------ Input material ------
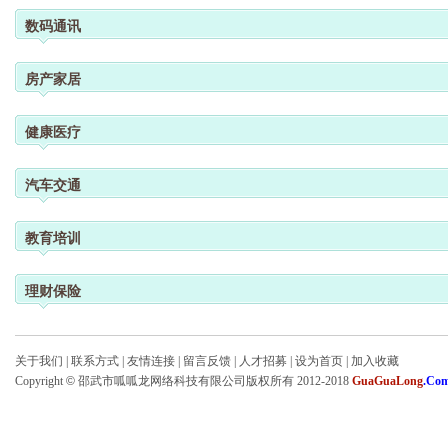
数码通讯
房产家居
健康医疗
汽车交通
教育培训
理财保险
关于我们
|
联系方式
|
友情连接
|
留言反馈
|
人才招募
|
设为首页
|
加入收藏
Copyright
©
邵武市呱呱龙网络科技有限公司版权所有 2012-2018
GuaGuaLong
.Co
------
Assigned task: Print the records again exactly, pictures excluded.

Task solution:
数码通讯
房产家居
健康医疗
汽车交通
教育培训
理财保险
关于我们
|
联系方式
|
友情连接
|
留言反馈
|
人才招募
|
设为首页
|
加入收藏
Copyright
©
邵武市呱呱龙网络科技有限公司版权所有 2012-2018
GuaGuaLong
.Co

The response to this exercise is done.